Ci sono 6 o forse 7 uragani che "viaggiano" lungo i tropici del nostro pianeta, in questo momento: almeno tre nel nord Atlantico - e tra questi Florence, ormai a ridosso della costa orientale degli Stati Uniti - e un paio nel Pacifico tropicale - e tra questi il super tifone Mangkhut, con venti che soffiano a oltre 270 chilometri l'ora.
Il rapido aumento di attività in atmosfera, in particolare sull'Atlantico, è dovuto all'improvviso "allineamento" dei due fattori scatenanti che, combinati, danno origine e alimentano gli uragani: i venti e l'energia necessaria per il loro sviluppo.

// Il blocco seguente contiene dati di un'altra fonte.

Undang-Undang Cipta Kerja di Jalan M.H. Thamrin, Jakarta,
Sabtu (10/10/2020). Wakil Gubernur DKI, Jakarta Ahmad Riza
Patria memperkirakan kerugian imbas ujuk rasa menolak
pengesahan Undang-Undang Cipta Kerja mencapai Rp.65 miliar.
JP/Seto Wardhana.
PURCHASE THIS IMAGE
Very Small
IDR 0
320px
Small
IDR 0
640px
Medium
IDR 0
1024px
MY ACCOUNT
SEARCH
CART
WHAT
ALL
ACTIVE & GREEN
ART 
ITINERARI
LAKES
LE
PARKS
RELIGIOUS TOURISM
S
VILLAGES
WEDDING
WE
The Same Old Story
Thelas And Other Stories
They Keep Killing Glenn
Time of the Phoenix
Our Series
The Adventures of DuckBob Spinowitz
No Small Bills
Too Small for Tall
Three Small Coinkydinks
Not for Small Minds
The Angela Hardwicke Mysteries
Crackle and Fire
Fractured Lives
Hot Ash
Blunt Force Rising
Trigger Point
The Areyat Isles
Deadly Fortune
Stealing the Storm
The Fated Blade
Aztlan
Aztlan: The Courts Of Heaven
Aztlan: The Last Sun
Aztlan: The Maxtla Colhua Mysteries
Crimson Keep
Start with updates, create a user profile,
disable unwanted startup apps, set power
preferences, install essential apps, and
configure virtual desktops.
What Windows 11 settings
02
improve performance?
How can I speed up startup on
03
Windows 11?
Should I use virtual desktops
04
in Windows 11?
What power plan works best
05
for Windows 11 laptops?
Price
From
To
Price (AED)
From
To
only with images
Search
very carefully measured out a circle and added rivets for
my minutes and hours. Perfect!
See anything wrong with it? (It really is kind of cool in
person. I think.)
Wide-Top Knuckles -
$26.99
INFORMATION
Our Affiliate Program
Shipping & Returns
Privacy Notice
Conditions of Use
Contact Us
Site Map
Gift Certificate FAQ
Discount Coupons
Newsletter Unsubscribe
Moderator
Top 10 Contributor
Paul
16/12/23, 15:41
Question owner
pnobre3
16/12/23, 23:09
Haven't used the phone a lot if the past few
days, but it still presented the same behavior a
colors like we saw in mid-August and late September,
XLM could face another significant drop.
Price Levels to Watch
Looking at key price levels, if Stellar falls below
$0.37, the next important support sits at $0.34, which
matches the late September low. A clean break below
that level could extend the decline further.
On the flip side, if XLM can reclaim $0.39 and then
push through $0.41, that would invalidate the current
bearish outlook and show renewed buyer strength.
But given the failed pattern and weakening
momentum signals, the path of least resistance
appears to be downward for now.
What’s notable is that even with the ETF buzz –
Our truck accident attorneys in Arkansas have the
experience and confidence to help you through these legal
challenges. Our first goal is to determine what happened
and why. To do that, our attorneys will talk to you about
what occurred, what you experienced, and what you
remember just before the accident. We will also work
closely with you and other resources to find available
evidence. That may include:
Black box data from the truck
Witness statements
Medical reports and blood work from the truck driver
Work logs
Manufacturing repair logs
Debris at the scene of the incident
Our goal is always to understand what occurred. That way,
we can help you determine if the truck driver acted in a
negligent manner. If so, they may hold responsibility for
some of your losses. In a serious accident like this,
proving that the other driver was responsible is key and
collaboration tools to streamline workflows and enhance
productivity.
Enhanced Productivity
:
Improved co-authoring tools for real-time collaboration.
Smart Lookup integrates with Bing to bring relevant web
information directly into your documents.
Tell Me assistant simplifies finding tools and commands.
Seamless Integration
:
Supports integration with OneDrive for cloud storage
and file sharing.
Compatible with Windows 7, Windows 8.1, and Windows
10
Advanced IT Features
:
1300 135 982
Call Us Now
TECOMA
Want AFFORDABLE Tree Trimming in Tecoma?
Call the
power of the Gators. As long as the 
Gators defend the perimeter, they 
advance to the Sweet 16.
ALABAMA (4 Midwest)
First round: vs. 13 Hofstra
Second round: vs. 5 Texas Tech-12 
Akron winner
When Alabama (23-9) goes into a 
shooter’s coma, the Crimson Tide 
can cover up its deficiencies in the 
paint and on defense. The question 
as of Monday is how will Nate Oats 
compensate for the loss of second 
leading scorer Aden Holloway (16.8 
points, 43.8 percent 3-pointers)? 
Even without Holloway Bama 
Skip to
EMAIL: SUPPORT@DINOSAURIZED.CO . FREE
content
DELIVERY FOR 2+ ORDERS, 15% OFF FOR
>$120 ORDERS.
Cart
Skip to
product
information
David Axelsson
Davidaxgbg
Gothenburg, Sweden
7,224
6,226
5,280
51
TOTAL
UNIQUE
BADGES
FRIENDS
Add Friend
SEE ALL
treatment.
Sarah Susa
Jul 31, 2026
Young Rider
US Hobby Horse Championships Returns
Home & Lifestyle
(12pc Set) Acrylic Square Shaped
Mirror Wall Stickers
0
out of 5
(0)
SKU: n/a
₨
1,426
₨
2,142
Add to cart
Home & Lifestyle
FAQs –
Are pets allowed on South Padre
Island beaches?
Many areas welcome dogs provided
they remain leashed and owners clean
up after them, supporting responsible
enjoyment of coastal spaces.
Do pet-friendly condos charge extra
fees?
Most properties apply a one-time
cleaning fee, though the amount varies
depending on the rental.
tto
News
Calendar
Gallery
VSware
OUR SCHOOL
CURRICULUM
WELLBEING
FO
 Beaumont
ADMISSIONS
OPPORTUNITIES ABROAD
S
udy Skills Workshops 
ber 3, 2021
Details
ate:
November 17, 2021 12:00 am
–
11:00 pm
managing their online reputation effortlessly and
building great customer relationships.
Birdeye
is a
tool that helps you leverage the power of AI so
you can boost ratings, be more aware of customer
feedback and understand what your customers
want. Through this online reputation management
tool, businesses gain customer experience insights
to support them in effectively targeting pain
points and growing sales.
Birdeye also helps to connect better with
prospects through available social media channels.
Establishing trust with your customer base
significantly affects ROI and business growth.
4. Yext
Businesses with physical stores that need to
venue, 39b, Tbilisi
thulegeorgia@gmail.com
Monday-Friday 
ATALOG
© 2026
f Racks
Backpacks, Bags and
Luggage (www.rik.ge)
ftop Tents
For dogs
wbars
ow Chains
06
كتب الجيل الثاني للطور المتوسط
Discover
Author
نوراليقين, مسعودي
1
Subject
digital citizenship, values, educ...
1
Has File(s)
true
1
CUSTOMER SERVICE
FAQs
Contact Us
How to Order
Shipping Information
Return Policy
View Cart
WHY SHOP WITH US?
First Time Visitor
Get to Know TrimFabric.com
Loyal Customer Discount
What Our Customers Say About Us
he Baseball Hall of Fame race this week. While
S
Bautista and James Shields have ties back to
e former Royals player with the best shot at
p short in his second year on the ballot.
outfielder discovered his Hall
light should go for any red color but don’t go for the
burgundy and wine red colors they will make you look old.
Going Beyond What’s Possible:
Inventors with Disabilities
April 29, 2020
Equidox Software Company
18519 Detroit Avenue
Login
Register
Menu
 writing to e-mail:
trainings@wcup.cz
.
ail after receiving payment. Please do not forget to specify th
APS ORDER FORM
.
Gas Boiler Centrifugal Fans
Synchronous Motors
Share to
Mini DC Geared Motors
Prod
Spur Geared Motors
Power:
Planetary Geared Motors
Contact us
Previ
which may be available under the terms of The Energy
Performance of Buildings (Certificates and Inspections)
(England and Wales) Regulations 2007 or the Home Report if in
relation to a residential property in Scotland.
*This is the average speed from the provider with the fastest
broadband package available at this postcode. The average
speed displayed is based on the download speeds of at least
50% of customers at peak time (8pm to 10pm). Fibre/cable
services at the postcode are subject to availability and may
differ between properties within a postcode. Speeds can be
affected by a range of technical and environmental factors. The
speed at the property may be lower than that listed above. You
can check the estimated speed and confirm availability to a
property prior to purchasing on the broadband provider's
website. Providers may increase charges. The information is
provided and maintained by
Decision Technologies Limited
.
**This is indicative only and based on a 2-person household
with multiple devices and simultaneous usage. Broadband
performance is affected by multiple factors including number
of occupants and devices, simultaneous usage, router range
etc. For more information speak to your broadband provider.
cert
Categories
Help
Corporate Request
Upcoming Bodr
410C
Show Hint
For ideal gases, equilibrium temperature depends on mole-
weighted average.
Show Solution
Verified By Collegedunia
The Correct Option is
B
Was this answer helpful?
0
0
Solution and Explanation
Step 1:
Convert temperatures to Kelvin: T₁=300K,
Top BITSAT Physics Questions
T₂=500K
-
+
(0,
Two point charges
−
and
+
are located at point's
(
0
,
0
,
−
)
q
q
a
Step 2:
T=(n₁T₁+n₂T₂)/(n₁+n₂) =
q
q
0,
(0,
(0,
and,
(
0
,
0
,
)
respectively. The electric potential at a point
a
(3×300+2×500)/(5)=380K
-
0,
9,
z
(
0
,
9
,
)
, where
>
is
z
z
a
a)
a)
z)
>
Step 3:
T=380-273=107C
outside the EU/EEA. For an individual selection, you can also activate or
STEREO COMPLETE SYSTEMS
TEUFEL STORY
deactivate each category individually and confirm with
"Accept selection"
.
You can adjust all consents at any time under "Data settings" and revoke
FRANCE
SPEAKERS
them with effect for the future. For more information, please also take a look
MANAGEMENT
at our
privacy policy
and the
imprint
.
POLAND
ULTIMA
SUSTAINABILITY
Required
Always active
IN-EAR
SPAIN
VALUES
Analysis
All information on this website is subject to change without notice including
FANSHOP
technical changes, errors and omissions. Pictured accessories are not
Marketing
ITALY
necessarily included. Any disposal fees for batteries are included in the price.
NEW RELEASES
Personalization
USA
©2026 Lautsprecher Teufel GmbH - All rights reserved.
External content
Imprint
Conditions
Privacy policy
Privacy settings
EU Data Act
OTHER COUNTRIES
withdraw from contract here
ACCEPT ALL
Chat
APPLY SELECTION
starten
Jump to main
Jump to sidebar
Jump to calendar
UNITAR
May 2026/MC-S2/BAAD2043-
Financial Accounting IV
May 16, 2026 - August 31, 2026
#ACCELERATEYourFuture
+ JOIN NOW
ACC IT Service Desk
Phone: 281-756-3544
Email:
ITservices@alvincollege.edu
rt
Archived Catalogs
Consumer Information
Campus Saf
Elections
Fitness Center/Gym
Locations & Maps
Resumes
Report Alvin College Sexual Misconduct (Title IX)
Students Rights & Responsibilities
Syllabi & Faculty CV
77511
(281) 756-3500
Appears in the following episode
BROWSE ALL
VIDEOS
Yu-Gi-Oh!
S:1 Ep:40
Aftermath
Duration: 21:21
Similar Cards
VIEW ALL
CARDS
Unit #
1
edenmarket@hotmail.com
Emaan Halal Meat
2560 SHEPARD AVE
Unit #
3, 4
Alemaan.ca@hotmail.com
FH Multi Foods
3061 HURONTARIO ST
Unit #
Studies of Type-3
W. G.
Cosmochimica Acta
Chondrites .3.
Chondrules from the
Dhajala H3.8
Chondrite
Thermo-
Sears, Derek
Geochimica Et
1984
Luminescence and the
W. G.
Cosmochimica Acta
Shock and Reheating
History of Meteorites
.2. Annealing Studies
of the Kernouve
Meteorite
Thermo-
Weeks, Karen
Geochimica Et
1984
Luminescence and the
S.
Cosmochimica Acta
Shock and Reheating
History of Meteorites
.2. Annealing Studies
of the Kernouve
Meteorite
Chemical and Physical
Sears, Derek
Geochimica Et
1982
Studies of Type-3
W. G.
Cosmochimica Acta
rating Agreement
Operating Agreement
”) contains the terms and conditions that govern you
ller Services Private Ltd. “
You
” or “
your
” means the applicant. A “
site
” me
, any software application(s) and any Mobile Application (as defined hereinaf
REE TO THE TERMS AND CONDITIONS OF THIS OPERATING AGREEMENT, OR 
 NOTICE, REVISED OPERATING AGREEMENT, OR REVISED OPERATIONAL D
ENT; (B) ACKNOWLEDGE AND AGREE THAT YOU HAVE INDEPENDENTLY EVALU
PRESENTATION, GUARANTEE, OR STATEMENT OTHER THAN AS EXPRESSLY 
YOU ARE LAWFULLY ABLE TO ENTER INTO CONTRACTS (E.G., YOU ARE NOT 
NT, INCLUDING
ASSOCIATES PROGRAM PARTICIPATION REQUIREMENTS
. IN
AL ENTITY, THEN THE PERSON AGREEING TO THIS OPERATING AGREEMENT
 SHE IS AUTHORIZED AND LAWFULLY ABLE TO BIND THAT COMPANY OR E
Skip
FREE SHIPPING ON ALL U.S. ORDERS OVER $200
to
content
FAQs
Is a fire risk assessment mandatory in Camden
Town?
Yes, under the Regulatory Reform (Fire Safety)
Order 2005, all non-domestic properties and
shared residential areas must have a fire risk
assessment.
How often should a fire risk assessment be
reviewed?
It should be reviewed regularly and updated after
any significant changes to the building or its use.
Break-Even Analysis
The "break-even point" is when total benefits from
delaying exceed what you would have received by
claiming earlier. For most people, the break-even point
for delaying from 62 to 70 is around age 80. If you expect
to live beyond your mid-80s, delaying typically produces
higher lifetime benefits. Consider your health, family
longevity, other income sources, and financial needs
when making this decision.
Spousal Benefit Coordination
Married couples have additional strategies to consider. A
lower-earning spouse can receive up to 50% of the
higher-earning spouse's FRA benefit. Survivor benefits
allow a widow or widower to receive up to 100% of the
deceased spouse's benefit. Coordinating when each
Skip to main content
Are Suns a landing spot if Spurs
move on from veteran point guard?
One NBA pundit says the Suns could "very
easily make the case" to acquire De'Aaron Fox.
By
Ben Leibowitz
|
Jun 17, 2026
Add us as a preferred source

Che cosa è successo. Se i venti nell'alta atmosfera sono eccessivamente violenti possono distruggere una tempesta che sta nascendo. Sembra un paradosso, ma è proprio così: per originare un uragano sono necessari venti calmi in alta quota, situazione che fino a due settimane fa non sussisteva. In questi ultimi quindici giorni, invece, l'intensità dei venti in quota ha raggiunto il minimo stagionale e questo dà modo a tempeste e uragani nascenti di prendere forma. L'altro elemento fondamentale per produrre uragani è l'instabilità atmosferica, che fino a poche settimane fa era al di sotto della media: improvvisamente però è aumentata, a partire appunto da una quindicina di giorni fa.
Nell'Oceano Atlantico. Così si spiega Florence, in rapido mutamento ma classificato - al momento in cui scriviamo - di categoria fra 3 e 4 (su una scala di cinque), in rotta di collisione con le coste di Virginia e Carolina del Nord e del Sud. Florence è seguito a distanza da Helene, attualmente classificato di categoria 1, che si trova a ovest di Capo Verde (al largo della costa nord-occidentale dell'Africa) con venti che soffiano a 145 chilometri l'ora.
Le previsioni sono che Helene possa diventare molto violento, ma anche che dovrebbe restare in aperto oceano. È però possibile che i venti in quota raccolgano l'umidità dell'uragano e portino su alcune regioni dell'Europa violente piogge, verso la metà della prossima settimana.
Isaac è il terzo uragano che si può osservare sull'Atlantico: colpirà le Piccole Antille (Caraibi) con venti attorno ai 100 chilometri all'ora. In più, sembra che una perturbazione ancora senza nome, che si trova adesso al largo della Penisola dello Yucatan (Messico), potrebbe presto trasformarsi in una tempesta, se non in un uragano. E vi sono condizioni identiche (Joyce) anche ad alcune centinaia di chilometri a sud-ovest delle Azzorre (nel cuore dell'Atlantico), che in questo momento sono tenute sotto controllo dal National Hurricane Center della NOAA (vedi immagine qui sotto). Se anche questi dovessero trasformarsi in uragani ne avremo cinque in contemporanea nella regione dell'Atlantico: una situazione che, a memoria d'uomo, è accaduta in passato solamente una volta, tra il 10 e il 12 settembre 1971.
Nell'Oceano Pacifico. Dall'altra parte del mondo avanza Mangkhut, il Super Typhoon di categoria 5, verso le Filippine, dove arriverà venerdì 14 settembre. È seguito da un'altra tempesta, in agguato al largo delle coste della Cina, Barijat, che dovrebbe passare a sud di Hong Kong. Mentre le Hawaii devono vedersela con la tempesta tropicale Olivia, appena due settimane dopo le piogge record per la regione, con 132 centimetri di pioggia portate dall'uragano Lane.
La scala ACE, da Accumulated Cyclone Energy, misura l'insieme delle energie prodotte in un certo momento dalle tempeste e dagli uragani presenti in una determinata area. Per quanto riguarda l'emisfero settentrionale l'anno in corso si trova con un valore ACE del 159% superiore alla media, ma lungo l'Oceano Pacifico orientale il valore è del 245% sopra la media - mentre nel Pacifico occidentale il valore è del 124% superiore alla media.
C'entrano i mutamenti climatici? Che cosa significa tutto questo in termini di evoluzione climatica? La risposta non è assolutamente chiara. Stando alle statistiche, infatti, il numero complessivo di uragani non è cambiato negli anni rispetto al passato, mentre secondo diverse ricerche quello che è variato, e potrebbe ulteriormente variare nei prossimi anni, è l'intensità degli uragani stessi.